The characters were interesting, and it was enjoyable reading the story through Eva’s perspective. However, I do find myself wanting more of some of the characters, particularly, Eva’s sister, Isa. They didn’t talk much in the book, and although Eva’s flashbacks mostly consisted of memories with Isa, it would have been nice to see them interact in the present. I really wanted to feel and witness that sibling rivalry and how twisted and complicated their current relationship is because of the tradition. The same goes for other minor characters: Falun, Mirabel, Captain Anali, Aketo, and more.
The romance had just the right amount of tension and intrigue, and although I like Aketo and his chemistry with Eva, I can’t help but feel wary of his character.
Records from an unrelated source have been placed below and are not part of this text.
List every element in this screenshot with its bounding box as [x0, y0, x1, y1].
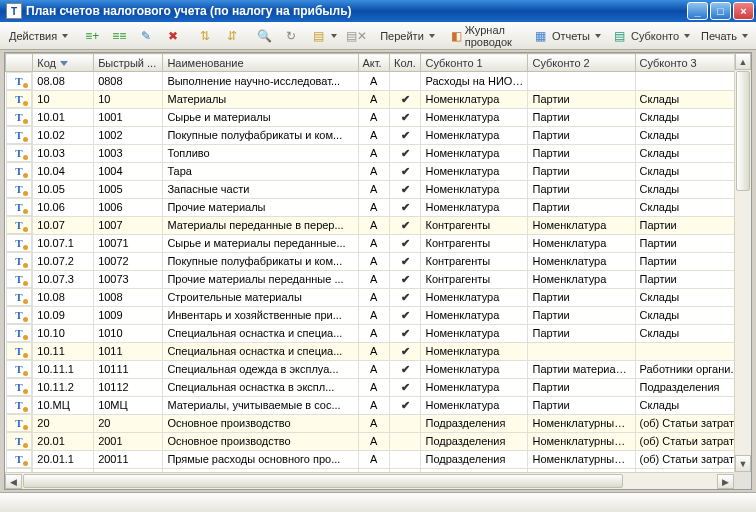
- edit-button[interactable]: ✎: [133, 25, 159, 47]
- checkmark-icon: ✔: [401, 345, 410, 357]
- cell-sub2: Партии материал...: [528, 360, 635, 378]
- journal-button[interactable]: ◧ Журнал проводок: [446, 25, 522, 47]
- print-menu[interactable]: Печать: [696, 25, 753, 47]
- cell-kol: ✔: [390, 342, 421, 360]
- cell-sub2: Партии: [528, 306, 635, 324]
- cell-sub1: Номенклатура: [421, 288, 528, 306]
- hierarchy2-icon: ⇵: [224, 28, 240, 44]
- checkmark-icon: ✔: [401, 93, 410, 105]
- accounts-table[interactable]: Код Быстрый ... Наименование Акт. Кол. С…: [5, 53, 751, 490]
- col-fast[interactable]: Быстрый ...: [94, 54, 163, 72]
- cell-code: 10.11.1: [33, 360, 94, 378]
- col-code[interactable]: Код: [33, 54, 94, 72]
- print-label: Печать: [701, 30, 737, 42]
- maximize-button[interactable]: □: [710, 2, 731, 20]
- scroll-thumb-v[interactable]: [736, 71, 750, 191]
- table-row[interactable]: T10.071007Материалы переданные в перер..…: [6, 216, 751, 234]
- reports-menu[interactable]: ▦ Отчеты: [528, 25, 606, 47]
- actions-menu[interactable]: Действия: [4, 25, 73, 47]
- add-button[interactable]: ≡+: [79, 25, 105, 47]
- cell-name: Материалы: [163, 90, 358, 108]
- find-button[interactable]: 🔍: [251, 25, 277, 47]
- cell-code: 10.11.2: [33, 378, 94, 396]
- col-act[interactable]: Акт.: [358, 54, 389, 72]
- checkmark-icon: ✔: [401, 201, 410, 213]
- checkmark-icon: ✔: [401, 273, 410, 285]
- table-row[interactable]: T10.07.210072Покупные полуфабрикаты и ко…: [6, 252, 751, 270]
- table-row[interactable]: T10.041004ТараА✔НоменклатураПартииСклады: [6, 162, 751, 180]
- scroll-thumb-h[interactable]: [23, 474, 623, 488]
- col-icon[interactable]: [6, 54, 33, 72]
- hierarchy-button[interactable]: ⇅: [192, 25, 218, 47]
- scroll-right-button[interactable]: ▶: [717, 474, 734, 489]
- table-row[interactable]: T10.07.110071Сырье и материалы переданны…: [6, 234, 751, 252]
- cell-fast: 1002: [94, 126, 163, 144]
- table-row[interactable]: T10.101010Специальная оснастка и специа.…: [6, 324, 751, 342]
- horizontal-scrollbar[interactable]: ◀ ▶: [5, 472, 734, 489]
- checkmark-icon: ✔: [401, 363, 410, 375]
- cell-fast: 0808: [94, 72, 163, 91]
- col-kol[interactable]: Кол.: [390, 54, 421, 72]
- delete-button[interactable]: ✖: [160, 25, 186, 47]
- table-row[interactable]: T10.021002Покупные полуфабрикаты и ком..…: [6, 126, 751, 144]
- grid-container: Код Быстрый ... Наименование Акт. Кол. С…: [4, 52, 752, 490]
- col-sub1[interactable]: Субконто 1: [421, 54, 528, 72]
- goto-menu[interactable]: Перейти: [375, 25, 440, 47]
- table-row[interactable]: T20.012001Основное производствоАПодразде…: [6, 432, 751, 450]
- table-row[interactable]: T10.091009Инвентарь и хозяйственные при.…: [6, 306, 751, 324]
- filter-button[interactable]: ▤: [305, 25, 342, 47]
- account-icon: T: [15, 417, 22, 429]
- row-icon-cell: T: [6, 252, 33, 270]
- account-icon: T: [15, 93, 22, 105]
- table-row[interactable]: T10.081008Строительные материалыА✔Номенк…: [6, 288, 751, 306]
- hierarchy2-button[interactable]: ⇵: [219, 25, 245, 47]
- row-icon-cell: T: [6, 432, 33, 450]
- table-row[interactable]: T08.080808Выполнение научно-исследоват..…: [6, 72, 751, 91]
- checkmark-icon: ✔: [401, 129, 410, 141]
- cell-act: А: [358, 216, 389, 234]
- table-row[interactable]: T10.031003ТопливоА✔НоменклатураПартииСкл…: [6, 144, 751, 162]
- close-button[interactable]: ×: [733, 2, 754, 20]
- cell-kol: ✔: [390, 144, 421, 162]
- vertical-scrollbar[interactable]: ▲ ▼: [734, 53, 751, 472]
- add-copy-button[interactable]: ≡≡: [106, 25, 132, 47]
- refresh-button[interactable]: ↻: [278, 25, 304, 47]
- table-row[interactable]: T1010МатериалыА✔НоменклатураПартииСклады: [6, 90, 751, 108]
- scroll-up-button[interactable]: ▲: [735, 53, 751, 70]
- account-icon: T: [15, 399, 22, 411]
- account-icon: T: [15, 183, 22, 195]
- subkonto-menu[interactable]: ▤ Субконто: [607, 25, 695, 47]
- cell-code: 10: [33, 90, 94, 108]
- minimize-button[interactable]: _: [687, 2, 708, 20]
- table-row[interactable]: T10.11.110111Специальная одежда в эксплу…: [6, 360, 751, 378]
- table-row[interactable]: T20.01.120011Прямые расходы основного пр…: [6, 450, 751, 468]
- cell-act: А: [358, 144, 389, 162]
- cell-sub2: Номенклатура: [528, 270, 635, 288]
- window-title: План счетов налогового учета (по налогу …: [26, 4, 687, 18]
- clear-filter-button[interactable]: ▤✕: [343, 25, 369, 47]
- table-row[interactable]: T10.111011Специальная оснастка и специа.…: [6, 342, 751, 360]
- cell-kol: ✔: [390, 108, 421, 126]
- cell-name: Основное производство: [163, 414, 358, 432]
- table-row[interactable]: T10.061006Прочие материалыА✔Номенклатура…: [6, 198, 751, 216]
- cell-kol: ✔: [390, 288, 421, 306]
- cell-sub1: Номенклатура: [421, 108, 528, 126]
- cell-fast: 10: [94, 90, 163, 108]
- table-row[interactable]: T10.011001Сырье и материалыА✔Номенклатур…: [6, 108, 751, 126]
- col-name[interactable]: Наименование: [163, 54, 358, 72]
- checkmark-icon: ✔: [401, 183, 410, 195]
- account-icon: T: [15, 309, 22, 321]
- table-row[interactable]: T10.11.210112Специальная оснастка в эксп…: [6, 378, 751, 396]
- scroll-down-button[interactable]: ▼: [735, 455, 751, 472]
- col-sub2[interactable]: Субконто 2: [528, 54, 635, 72]
- table-row[interactable]: T10.07.310073Прочие материалы переданные…: [6, 270, 751, 288]
- account-icon: T: [15, 201, 22, 213]
- table-row[interactable]: T2020Основное производствоАПодразделения…: [6, 414, 751, 432]
- cell-act: А: [358, 126, 389, 144]
- table-row[interactable]: T10.МЦ10МЦМатериалы, учитываемые в сос..…: [6, 396, 751, 414]
- account-icon: T: [15, 345, 22, 357]
- table-row[interactable]: T10.051005Запасные частиА✔НоменклатураПа…: [6, 180, 751, 198]
- filter-icon: ▤: [310, 28, 326, 44]
- cell-code: 10.02: [33, 126, 94, 144]
- scroll-left-button[interactable]: ◀: [5, 474, 22, 489]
There might be more to his background and his intentions and let’s hope we learn more of that in the sequel.
My absolute favourite thing about this book is the world-building. The Queendom of Myre, and the entire world of Akhimar, has such a rich culture and history that had me so invested. As readers go along the story, they find bits and pieces of the world through the places, the paintings in the palace, the different races and tribes (human, bloodkin, fey, and khimaer). I also love how the readers learn the history of their world along with Eva. As she goes through her lessons with Baccha, Baccha shares with her stories of how their world came to be, how their country was established, how the queens and the deadly tradition started, and even the start of their magic system.
Embracing oneself is a big part of the overall theme of this book, especially in Eva’s character arc. Eva detests here magick because she had witnessed just how dangerous it can be, even with her loved ones. All throughout the book, it’s been mentioned and discussed how she needs to embrace her magick of marrow and blood because it’s a part of her, not just a tool to wield or control.
The plot was definitely a page-turner. I wanted to know more about Eva and her magick, and just how she’ll survive the tradition. There were a few plot twists that I had already seen coming, and perhaps it’s because I quickly spotted several foreshadowings, so those definitely took away the shock value for me. The ending also left many questions and new mysteries, and I’m both frustrated and excited because of it. I can’t help but feel like the story could have been longer, but at the same time I’m now excited to get my hands on the sequel and continue Eva’s journey.
How about you guys? Have you read this book already? What did you think? Tell me in the comments!